Cache for writing to disk

If you go back 30 years, a write to disk actually had to write to the disk. With the availability of Non Volatile Storage (NVS) and batteries, a write could go to the NVS, and be written to disk asynchronously possibly seconds or minutes later. This was known as DASD Fast Write (DFW).

If the NVS cache was full – the IO went through to the disk without using the cache – and was consequently much slower- the speed of disks, rather than memory speeds.

By default DFW is enabled, but the application could give a hint called “Bypass DFW” so the data went to the disk directly, and not to the cache. One example could be to avoid an application flooding the NVS cache and which would impact other applications using the disks.

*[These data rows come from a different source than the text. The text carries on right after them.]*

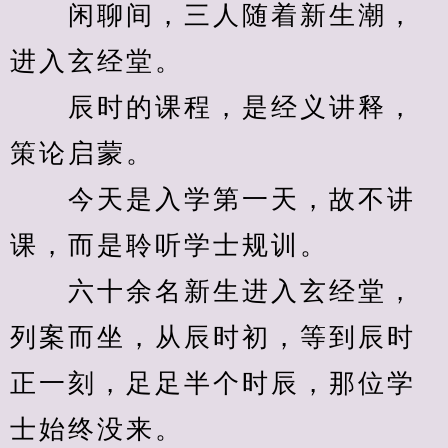
　　闲聊间，三人随着新生潮，
进入玄经堂。
　　辰时的课程，是经义讲释，
策论启蒙。
　　今天是入学第一天，故不讲
课，而是聆听学士规训。
　　六十余名新生进入玄经堂，
列案而坐，从辰时初，等到辰时
正一刻，足足半个时辰，那位学
士始终没来。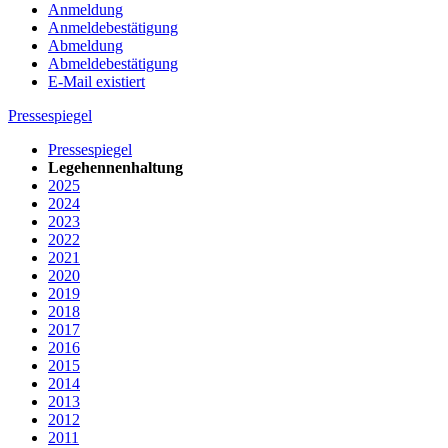
Anmeldung
Anmeldebestätigung
Abmeldung
Abmeldebestätigung
E-Mail existiert
Pressespiegel
Pressespiegel
Legehennenhaltung
2025
2024
2023
2022
2021
2020
2019
2018
2017
2016
2015
2014
2013
2012
2011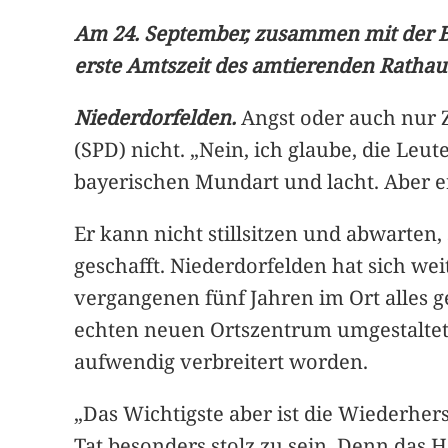
Am 24. September, zusammen mit der Bu
erste Amtszeit des amtierenden Rathau
Niederdorfelden.
Angst oder auch nur Z
(SPD) nicht. „Nein, ich glaube, die Leu
bayerischen Mundart und lacht. Aber er
Er kann nicht stillsitzen und abwarten,
geschafft. Niederdorfelden hat sich we
vergangenen fünf Jahren im Ort alles 
echten neuen Ortszentrum umgestaltet 
aufwendig verbreitert worden.
„Das Wichtigste aber ist die Wiederher
Tat besonders stolz zu sein. Denn das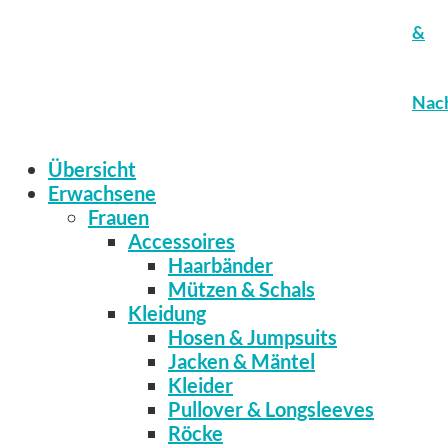
&
Nach
Übersicht
Erwachsene
Frauen
Accessoires
Haarbänder
Mützen & Schals
Kleidung
Hosen & Jumpsuits
Jacken & Mäntel
Kleider
Pullover & Longsleeves
Röcke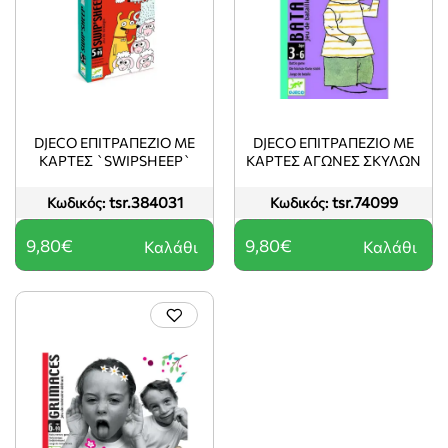
DJECO ΕΠΙΤΡΑΠΈΖΙΟ ΜΕ
DJECO ΕΠΙΤΡΑΠΈΖΙΟ ΜΕ
ΚΆΡΤΕΣ `SWIPSHEEP`
ΚΆΡΤΕΣ ΑΓΏΝΕΣ ΣΚΎΛΩΝ
tsr.384031
tsr.74099
Κωδικός:
Κωδικός:
9,80€
9,80€
Καλάθι
Καλάθι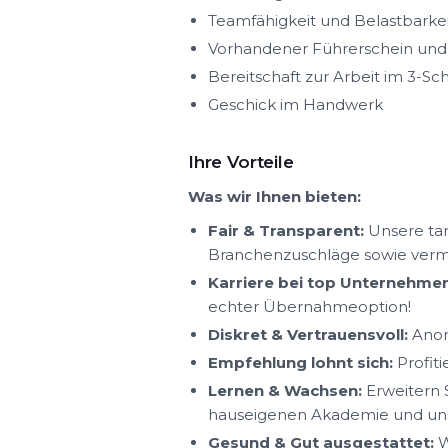
Teamfähigkeit und Belastbarkei
Vorhandener Führerschein und A
Bereitschaft zur Arbeit im 3-Sc
Geschick im Handwerk
Ihre Vorteile
Was wir Ihnen bieten:
Fair & Transparent:
Unsere tar
Branchenzuschläge sowie ver
Karriere bei top Unternehmen
echter Übernahmeoption!
Diskret & Vertrauensvoll:
Anon
Empfehlung lohnt sich:
Profit
Lernen & Wachsen:
Erweitern S
hauseigenen Akademie und uns
Gesund & Gut ausgestattet:
W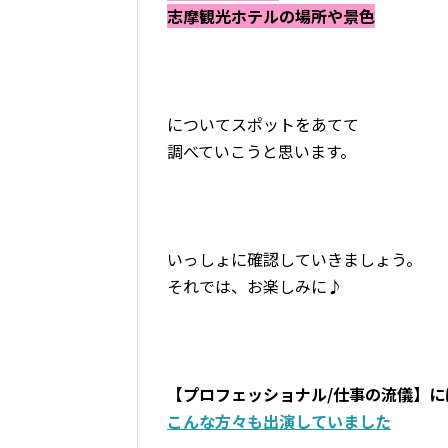
志摩観光ホテルの場所や景色
についてスポットをあてて
調べていこうと思います。
いっしょに確認していきましょう。
それでは、お楽しみに♪
【プロフェッショナル/仕事の流儀】に
こんな方々も出演していました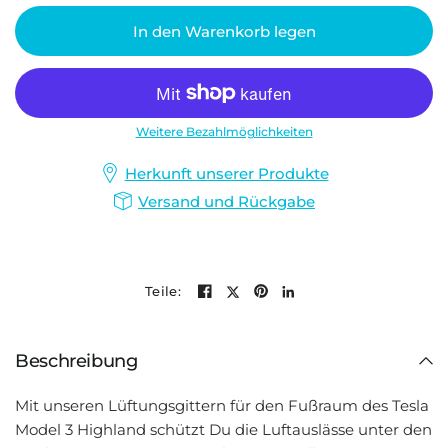
In den Warenkorb legen
Weitere Bezahlmöglichkeiten
Herkunft unserer Produkte
Versand und Rückgabe
Teile:
Beschreibung
Mit unseren Lüftungsgittern für den Fußraum des Tesla
Model 3 Highland schützt Du die Luftauslässe unter den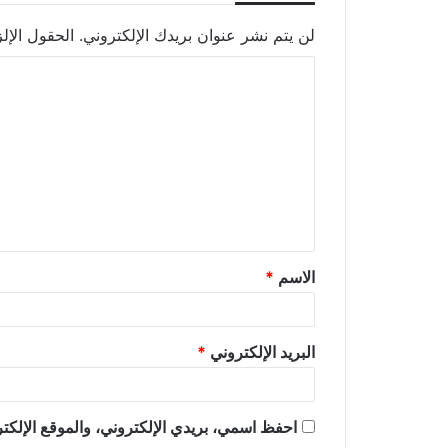
لن يتم نشر عنوان بريدك الإلكتروني.
الحقول الإلز
الاسم
*
البريد الإلكتروني
*
احفظ اسمي، بريدي الإلكتروني، والموقع الإلكتر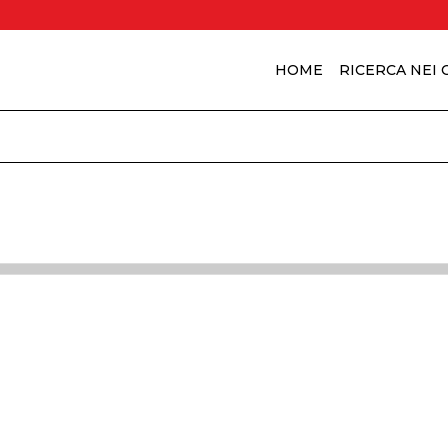
HOME
RICERCA NEI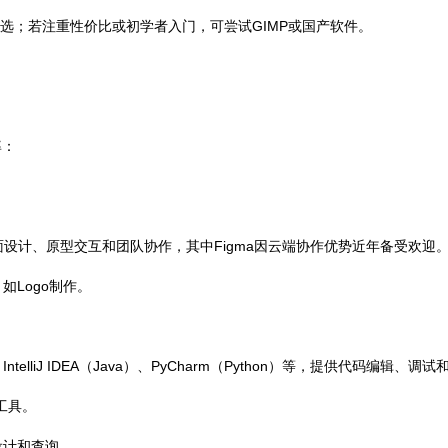
二之选；若注重性价比或初学者入门，可尝试GIMP或国产软件。
率：
工具支持界面设计、原型交互和团队协作，其中Figma因云端协作优势近年备受欢迎
，如Logo制作。
、IntelliJ IDEA（Java）、PyCharm（Python）等，提供代码编辑、
准工具。
库设计和查询。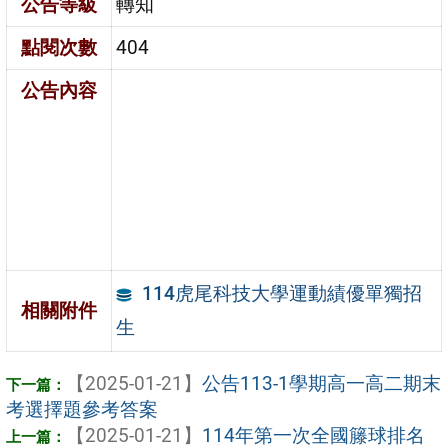
公告等級
轉知
點閱次數
404
公告內容
114虎尾科技大學運動績優單獨招
相關附件
生
【2025-01-21】
公告113-1學期高一高二期末
考選擇題參考答案
【2025-01-21】
114年第一次全國籐球排名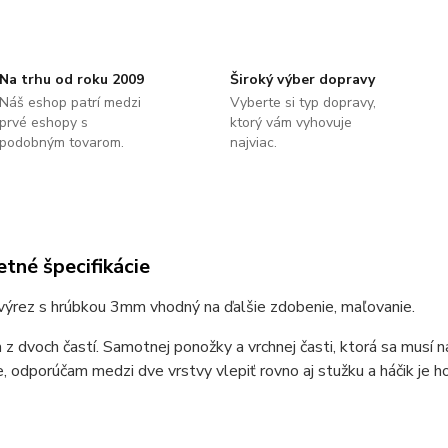
Na trhu od roku 2009
Široký výber dopravy
Náš eshop patrí medzi
Vyberte si typ dopravy,
prvé eshopy s
ktorý vám vyhovuje
podobným tovarom.
najviac.
tné špecifikácie
výrez s hrúbkou 3mm vhodný na ďalšie zdobenie, maľovanie.
 z dvoch častí. Samotnej ponožky a vrchnej časti, ktorá sa musí na
, odporúčam medzi dve vrstvy vlepiť rovno aj stužku a háčik je h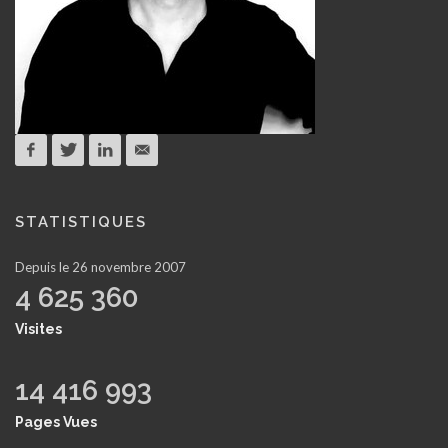
STATISTIQUES
Depuis le 26 novembre 2007
4 625 360
Visites
14 416 993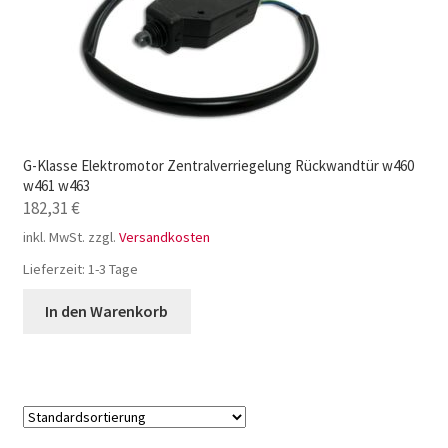
G-Klasse Elektromotor Zentralverriegelung Rückwandtür w460
w461 w463
182,31
€
inkl. MwSt.
zzgl.
Versandkosten
Lieferzeit:
1-3 Tage
In den Warenkorb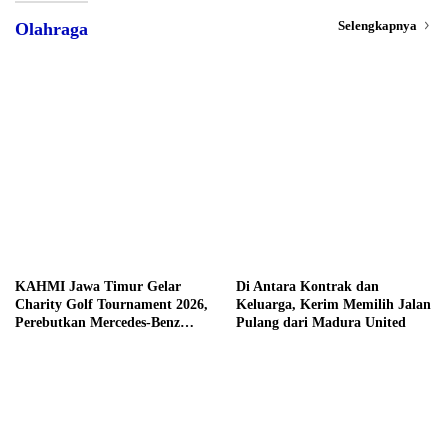
Selengkapnya
Olahraga
KAHMI Jawa Timur Gelar
Di Antara Kontrak dan
Charity Golf Tournament 2026,
Keluarga, Kerim Memilih Jalan
Perebutkan Mercedes-Benz
Pulang dari Madura United
hingga Hadiah Tunai Rp100
Juta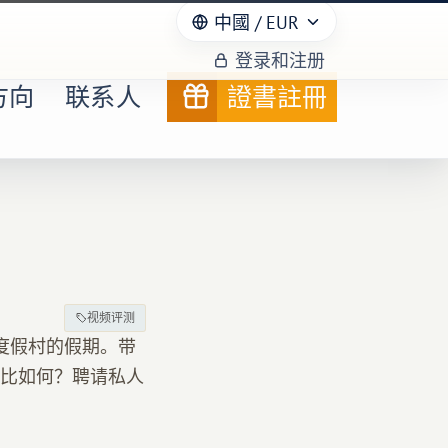
中國
/ EUR
登录和注册
方向
联系人
證書註冊
视频评测
在NSI度假村的假期。带
比如何？聘请私人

What is a cache hit and cache miss – and how do I tell if this is being used?

There is a lot of documentation which mentions cache hit, and cache miss. Of course every one knows what a cache hit is, but I could not find how you tell if you have a cache hit or not. The DASD controller can report the number of cache hits, and misses, but not at a data set level. I haven’t found a document which officially tells me how you determine a cache hit or miss, but I believe the following is true.

If you break down the journey of an IO request from the Start Sub CHannel (SSCH) through the controller, to the disk, and the response returning, there are two parts called Connect and Disconnect.

Looking at a read request, during the connect stage, there is a request to the storage controller for a piece of data. If this is in the cache, it can be returned immediately, along with ‘end of request’. This time in the controller, the “Connection Time” duration, is passed back in a performance block to the originator. The disconnect time (see below) is 0.

If the data is not in the cache, the status goes to “disconnect”, and the request is passed to the disk itself. When the disk has retrieved the data, it passes it to the controller, which connects to the original request and passes the data back to the application. The connection duration, and the disconnect duration are passed back in a performance block to the host.

How do you tell if the data was in the cache or not? Easy – if the disconnect time is zero – the data was in the cache and only the cache was used. If the disconnect time duration is greater than 0, the data was not in the cache – so this is a cache miss.

For a write, if the write to the cache was successful – there the disconnect duration is 0. If the write had to go to the disk, the disconnect duration will be greater than 0. You can use the same argument. If the disconnect time duration is zero – the cache was used. If there is disconnect time, the cache could not be used, so this is a cache miss.

Why is there cache hits and write cache hits, and no read hits reported?

I think this is historical. Initially there was no cache. When volatile cache was available, there were statistics on cache usage. When non volatile cache for disk writes was implemented, they kept the “cache statistics” unchanged to save confusion, and added “write statistics”. This meant you had two fields – all cache requests, and write only cache requests. When you are looking at cache usage, you have to do the calculations yourself to obtain the read cache statistics.